> _Work to be completed_
Leaving out the pictures, return word for word the stretch of entries below from the line holding "zurück zur Über" through the line holding "Jetzt unverbindlich anfragen".

-------- Provided entries

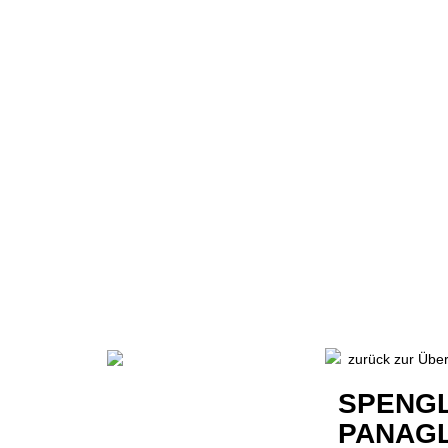
ZURÜCK 
HOME
|
TEAM
|
F
PRÜFUNG
|
LERN
zurück zur Über
SPENGL
PANAG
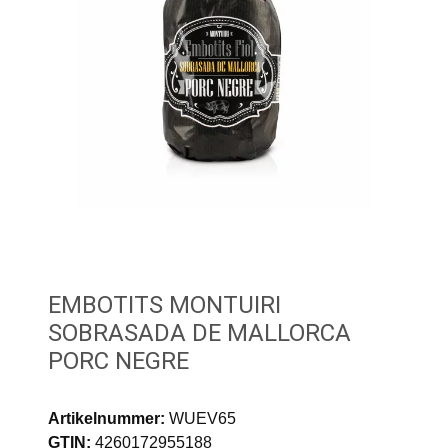
EMBOTITS MONTUIRI
SOBRASADA DE MALLORCA
PORC NEGRE
Artikelnummer:
WUEV65
GTIN:
4260172955188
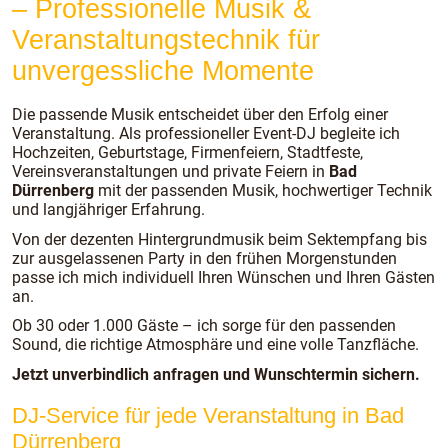
– Professionelle Musik &
Veranstaltungstechnik für
unvergessliche Momente
Die passende Musik entscheidet über den Erfolg einer
Veranstaltung. Als professioneller Event-DJ begleite ich
Hochzeiten, Geburtstage, Firmenfeiern, Stadtfeste,
Vereinsveranstaltungen und private Feiern in
Bad
Dürrenberg
mit der passenden Musik, hochwertiger Technik
und langjähriger Erfahrung.
Von der dezenten Hintergrundmusik beim Sektempfang bis
zur ausgelassenen Party in den frühen Morgenstunden
passe ich mich individuell Ihren Wünschen und Ihren Gästen
an.
Ob 30 oder 1.000 Gäste – ich sorge für den passenden
Sound, die richtige Atmosphäre und eine volle Tanzfläche.
Jetzt unverbindlich anfragen und Wunschtermin sichern.
DJ-Service für jede Veranstaltung in Bad
Dürrenberg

----------------

> _Exercise answer_
zurück zur Über
SPENGL
PANAG
EMBOTITS MONTUIRI
SOBRASADA DE MALLORCA
PORC NEGRE
Artikelnummer:
WUEV65
GTIN:
4260172955188
– Professionelle Musik &
Veranstaltungstechnik für
unvergessliche Momente
Die passende Musik entscheidet über den Erfolg einer
Veranstaltung. Als professioneller Event-DJ begleite ich
Hochzeiten, Geburtstage, Firmenfeiern, Stadtfeste,
Vereinsveranstaltungen und private Feiern in
Bad
Dürrenberg
mit der passenden Musik, hochwertiger Technik
und langjähriger Erfahrung.
Von der dezenten Hintergrundmusik beim Sektempfang bis
zur ausgelassenen Party in den frühen Morgenstunden
passe ich mich individuell Ihren Wünschen und Ihren Gästen
an.
Ob 30 oder 1.000 Gäste – ich sorge für den passenden
Sound, die richtige Atmosphäre und eine volle Tanzfläche.
Jetzt unverbindlich anfragen und Wunschtermin sichern.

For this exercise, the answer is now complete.